If this were EXCEL I'd use =COUNTIF(range,column header)

I created dummy variables for 583 codes, however there is a possibility that each row could have “1” for more than one column/code. The code is the column header. If this were excel, I would just use COUNTIF function (ok, this isn’t perfect cause I’m looking for an exact match). But an example of the cell I want to search is the following:

A-45, M-20, M-21, M-27, M-30, M-36, M-37, MA-30, MA-36, MA-46, WA-29

Now, if the column header matches any one of these codes that are all contained within one cell within one specific column, I want the cell with that specific header column to be 1, otherwise 0.

Any advice on this would be GREATLY appreciated. Thanks!

Hello @rinaldiinjapan

‘String Manipulation’ node with regexMatcher() function can do this job returning Boolean.

regexMatcher($column1$, 
 	join( 
 		"(.*?("
 		, $${Scolumn_header}$$
 		, ")[^$]*)$"  
 	) 
)

You would probably will need to call your column header as variable, then prepare it in advance.

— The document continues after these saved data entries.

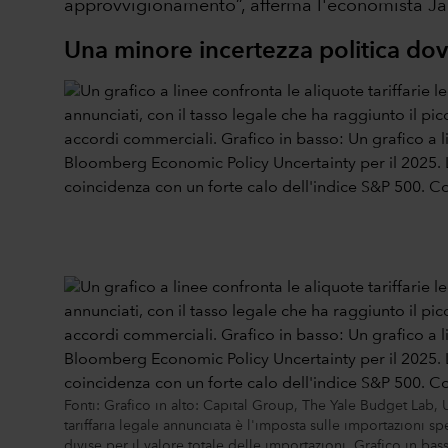
approvvigionamento”, afferma l'economista Ja
Una minore incertezza politica dov
Fonti: Grafico in alto: Capital Group, The Yale Budget Lab,
tariffaria legale annunciata è l'imposta sulle importazioni spe
divise per il valore totale delle importazioni. Grafico in 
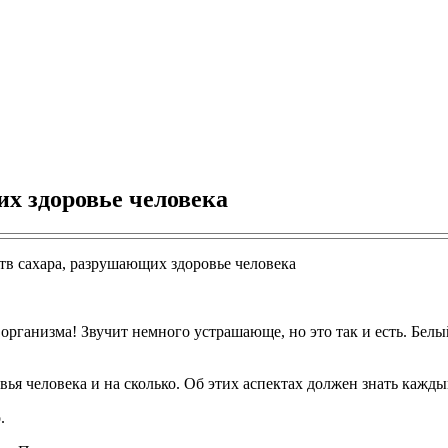
их здоровье человека
 организма! Звучит немного устрашающе, но это так и есть. Белы
ровья человека и на сколько. Об этих аспектах должен знать кажды
.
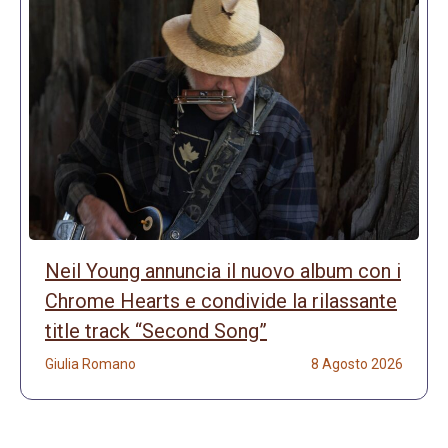
Neil Young annuncia il nuovo album con i
Chrome Hearts e condivide la rilassante
title track “Second Song”
Giulia Romano
8 Agosto 2026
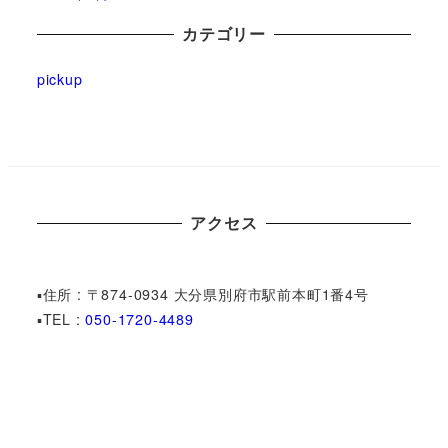
カテゴリー
pickup
アクセス
▪︎住所 : 〒874-0934 大分県別府市駅前本町1番4号
▪︎TEL :
050-1720-4489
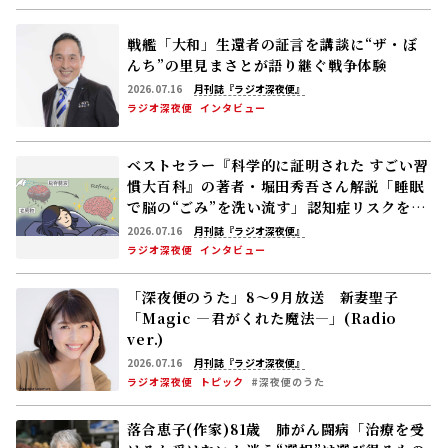
戦艦「大和」生還者の証言を講談に――“ザ・ぼ
んち”の里見まさとが語り継ぐ戦争体験
2026.07.16
月刊誌『ラジオ深夜便』
ラジオ深夜便
インタビュー
ベストセラー『科学的に証明された すごい習
慣大百科』の著者・堀田秀吾さん解説「睡眠
で脳の“ごみ”を洗い流す」――認知症リスクを下
げる休養の新常識
2026.07.16
月刊誌『ラジオ深夜便』
ラジオ深夜便
インタビュー
「深夜便のうた」8～9月放送 新妻聖子
「Magic ―君がくれた魔法―」(Radio
ver.)
2026.07.16
月刊誌『ラジオ深夜便』
ラジオ深夜便
トピック
#深夜便のうた
落合恵子(作家)81歳 肺がん闘病「治療を受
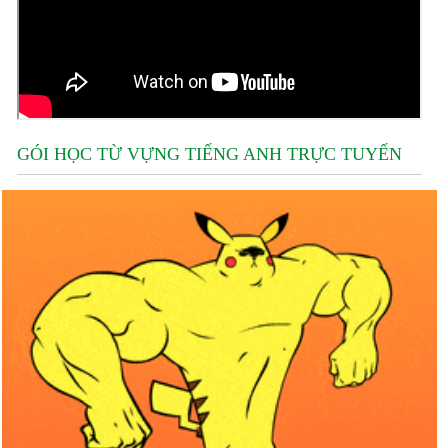
GÓI HỌC TỪ VỰNG TIẾNG ANH TRỰC TUYẾN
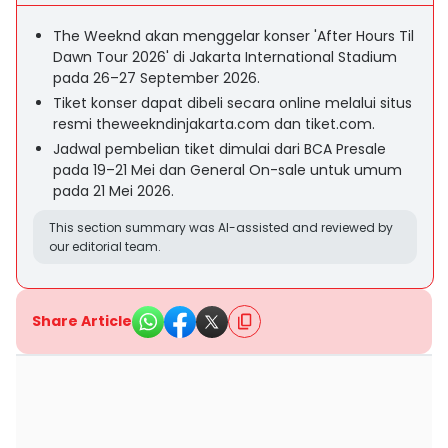
The Weeknd akan menggelar konser 'After Hours Til
Dawn Tour 2026' di Jakarta International Stadium
pada 26–27 September 2026.
Tiket konser dapat dibeli secara online melalui situs
resmi theweekndinjakarta.com dan tiket.com.
Jadwal pembelian tiket dimulai dari BCA Presale
pada 19–21 Mei dan General On-sale untuk umum
pada 21 Mei 2026.
This section summary was AI-assisted and reviewed by
our editorial team.
Share Article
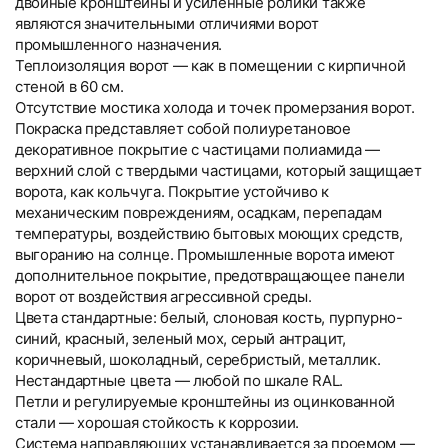
двойные кронштейны и усиленные ролики также
являются значительными отличиями ворот
промышленного назначения.
Теплоизоляция ворот — как в помещении с кирпичной
стеной в 60 см.
Отсутствие мостика холода и точек промерзания ворот.
Покраска представляет собой полиуретановое
декоративное покрытие с частицами полиамида —
верхний слой с твердыми частицами, который защищает
ворота, как кольчуга. Покрытие устойчиво к
механическим повреждениям, осадкам, перепадам
температуры, воздействию бытовых моющих средств,
выгоранию на солнце. Промышленные ворота имеют
дополнительное покрытие, предотвращающее панели
ворот от воздействия агрессивной среды.
Цвета стандартные: белый, слоновая кость, пурпурно-
синий, красный, зеленый мох, серый антрацит,
коричневый, шоколадный, серебристый, металлик.
Нестандартные цвета — любой по шкале RAL.
Петли и регулируемые кронштейны из оцинкованной
стали — хорошая стойкость к коррозии.
Система направляющих устанавливается за проемом —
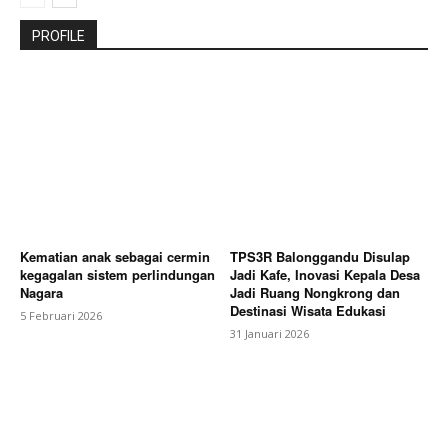
PROFILE
Kematian anak sebagai cermin
TPS3R Balonggandu Disulap
kegagalan sistem perlindungan
Jadi Kafe, Inovasi Kepala Desa
Nagara
Jadi Ruang Nongkrong dan
Destinasi Wisata Edukasi
5 Februari 2026
31 Januari 2026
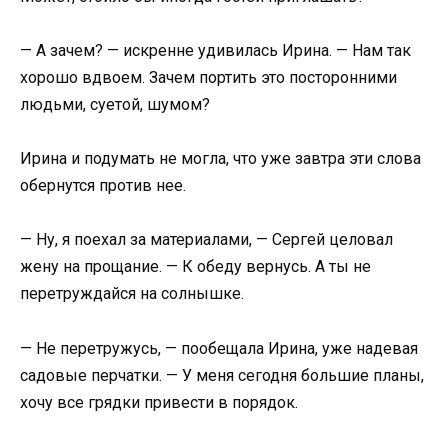
— А зачем? — искренне удивилась Ирина. — Нам так
хорошо вдвоем. Зачем портить это посторонними
людьми, суетой, шумом?
Ирина и подумать не могла, что уже завтра эти слова
обернутся против нее.
— Ну, я поехал за материалами, — Сергей целовал
жену на прощание. — К обеду вернусь. А ты не
перетруждайся на солнышке.
— Не перетружусь, — пообещала Ирина, уже надевая
садовые перчатки. — У меня сегодня большие планы,
хочу все грядки привести в порядок.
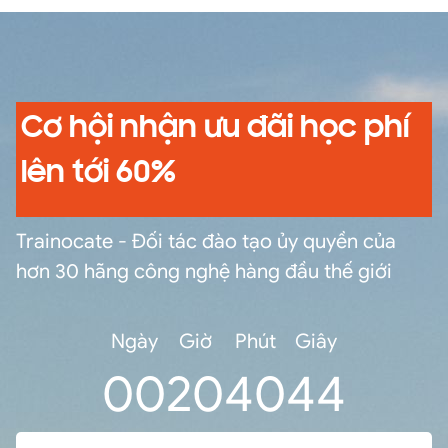
Cơ hội nhận ưu đãi học phí
lên tới 60%
Trainocate - Đối tác đào tạo ủy quyền của
hơn 30 hãng công nghệ hàng đầu thế giới
Ngày
Giờ
Phút
Giây
0
0
20
40
44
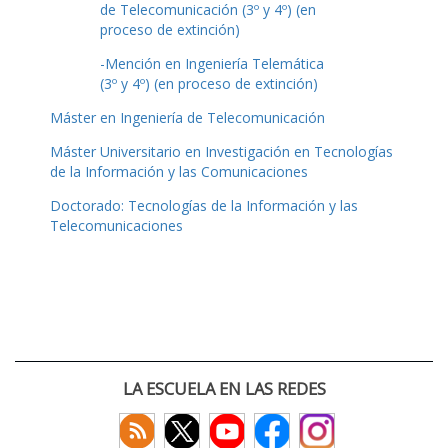
de Telecomunicación (3º y 4º) (en
proceso de extinción)
-Mención en Ingeniería Telemática
(3º y 4º) (en proceso de extinción)
Máster en Ingeniería de Telecomunicación
Máster Universitario en Investigación en Tecnologías
de la Información y las Comunicaciones
Doctorado: Tecnologías de la Información y las
Telecomunicaciones
LA ESCUELA EN LAS REDES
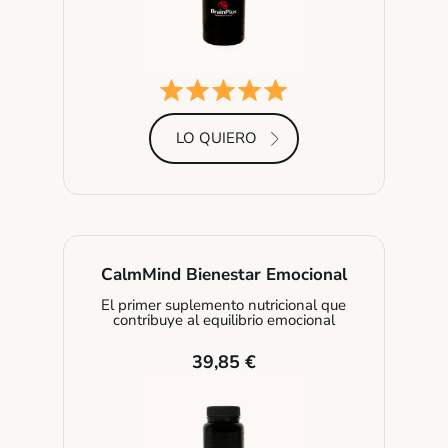
LO QUIERO
CalmMind Bienestar Emocional
El primer suplemento nutricional que
contribuye al equilibrio emocional
39,85 €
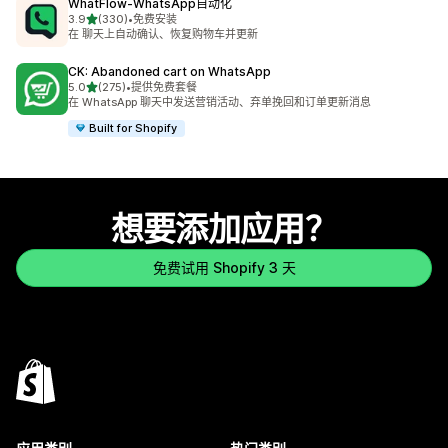
WhatFlow‑WhatsApp自动化
星（满分 5 星）
3.9
(330)
•
免费安装
总共 330 条评论
在 聊天上自动确认、恢复购物车并更新
CK: Abandoned cart on WhatsApp
星（满分 5 星）
5.0
(275)
•
提供免费套餐
总共 275 条评论
在 WhatsApp 聊天中发送营销活动、弃单挽回和订单更新消息
Built for Shopify
想要添加应用？
免费试用 Shopify 3 天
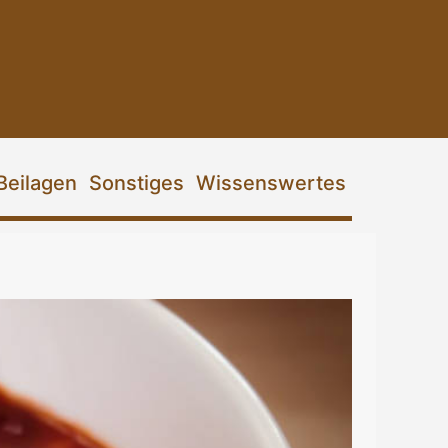
Beilagen
Sonstiges
Wissenswertes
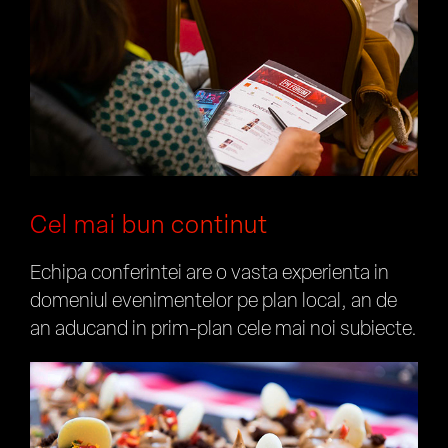
Cel mai bun continut
Echipa conferintei are o vasta experienta in
domeniul evenimentelor pe plan local, an de
an aducand in prim-plan cele mai noi subiecte.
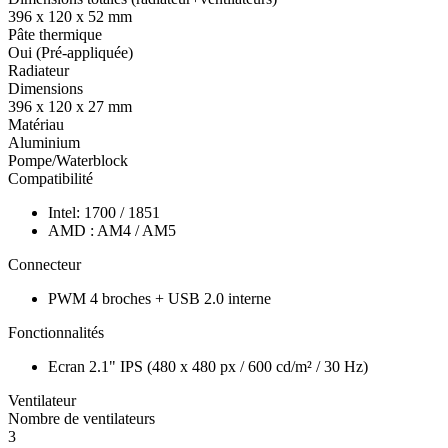
396 x 120 x 52 mm
Pâte thermique
Oui (Pré-appliquée)
Radiateur
Dimensions
396 x 120 x 27 mm
Matériau
Aluminium
Pompe/Waterblock
Compatibilité
Intel: 1700 / 1851
AMD : AM4 / AM5
Connecteur
PWM 4 broches + USB 2.0 interne
Fonctionnalités
Ecran 2.1" IPS (480 x 480 px / 600 cd/m² / 30 Hz)
Ventilateur
Nombre de ventilateurs
3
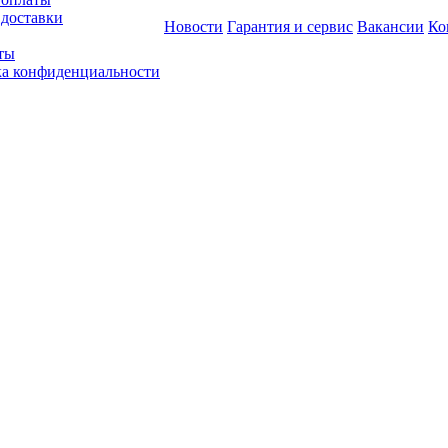
 доставки
Новости
Гарантия и сервис
Вакансии
Ко
ты
а конфиденциальности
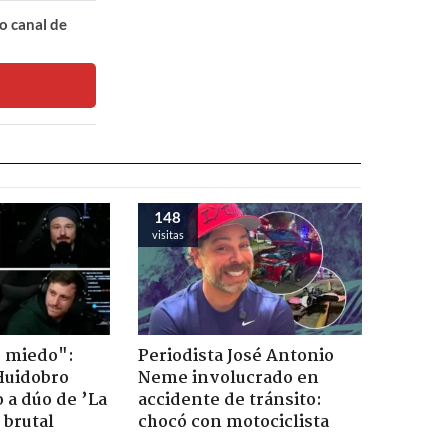
o canal de
148
visitas
o miedo":
Periodista José Antonio
Huidobro
Neme involucrado en
 a dúo de ’La
accidente de tránsito:
 brutal
chocó con motociclista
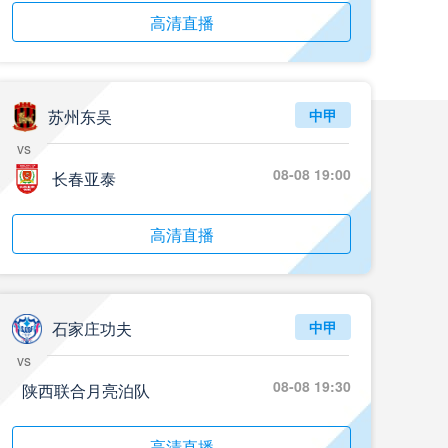
05月24日 青岛红狮vs山东泰山 全场录像回放
高清直播
标签
2024年5月21日
足协杯第3轮
05月24日 石家庄功夫vs北京国安 全场录像回放
标签
2024年5月21日
足协杯第3轮
苏州东吴
中甲
05月24日 重庆铜梁龙vs河南 全场录像回放
vs
标签
2024年5月21日
足协杯第3轮
08-08 19:00
长春亚泰
05月23日 苏州东吴vs上海海港 全场录像
高清直播
标签
比赛录像
上海海港
05月23日 广西平果vs成都蓉城 全场录像
标签
比赛录像
成都蓉城
石家庄功夫
中甲
vs
05月23日 曼城vs伯恩茅斯 全场录像回放
标签
2025年5月21日
英超第37轮
08-08 19:30
陕西联合月亮泊队
05月22日 石家庄功夫vs北京国安 全场录像
高清直播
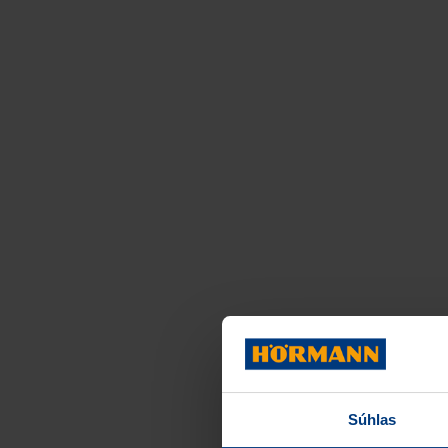
Súhlas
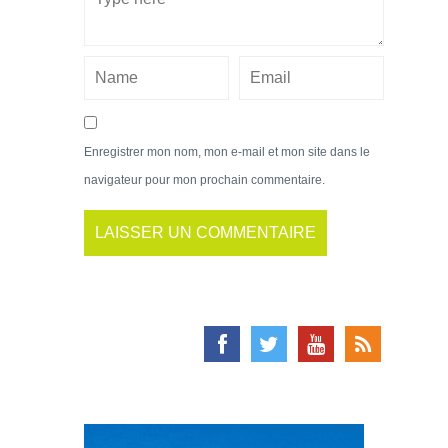
Enregistrer mon nom, mon e-mail et mon site dans le
navigateur pour mon prochain commentaire.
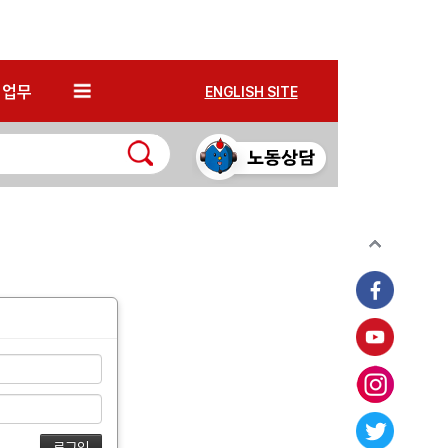
*
업무
ENGLISH SITE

I’m assuming this is the content of a cell, but if this is arranged in a column, the same code can do the job as well.

BR

For testing intentions you can replace the proposed variable with one hardcoded text code.

regexMatcher($column1$, 
 	join( 
 		"(.*?("
 		, "MA-36"
 		, ")[^$]*)$"  
 	) 
)

I hope this is clear enough.

BR

PS.- A Rule Engine node can do the same work with the following code:

$MA-36$ LIKE "*MA-36*" => 1
TRUE => 0

or optionally…

$MA-36$ MATCHES "(.*?(MA-36)[^$]*)$" => 1
TRUE => 0

BR

Thank you so much gonhaddock. As I look over your response and the configuration page of the regex node am I correct in that this code will need to be entered for every column? Is there are a way to create a loop to avoid having to re-enter code for each column? For clarification, there is one column with anywhere from 1 to 87 codes with the header “Code List”. Then I have 583 columns with a code such as the example above,“MA-36” as a header so the goal is to have either a 1 or 0 entered in the MA-36 column dependent upon whether MA-36 is included under the “Code List” column of that same row. Thanks again for helping me out with this. If there is a KNIME online course that you think will help please let me know.

I can suggest to use

node to get pares
Header_code1, Value1
Header_code1, Value2

Header_code2, Value1
Header_code2, Value2
so on
Using rule engine like suggested by @gonhaddock, you will get
Header_code1, 1
Header_code1, 1

Header_code2, 0
Header_code2, 1

Add RowiID
Use

node with “first” grouping function to get original structure with headers.

2 Likes

Hello @rinaldiinjapan
As your question was in the abstract about a cell case, my answer was pointing to the concept…

Now, in a workflow @izaychik63 is giving you another interesting concept to apply, long format pivoting all the columns and working with just 2 columns $ColumnNames$ and $ColumnValues$; this type of solution will avoid messing up with variables. Said that, the other approach -as you pointed- is the Loop End (Column Append) with variables.

About the training… you have the Level 1 Certification I think it is for free; and It is up to date.

There was another good start called KNIME Beginner’s Luck book , it is some years old, I can see the PDF online. You may get a promotion code contacting the team.

BR

1 Like

This topic was automatically closed 90 days after the last reply. New replies are no longer allowed.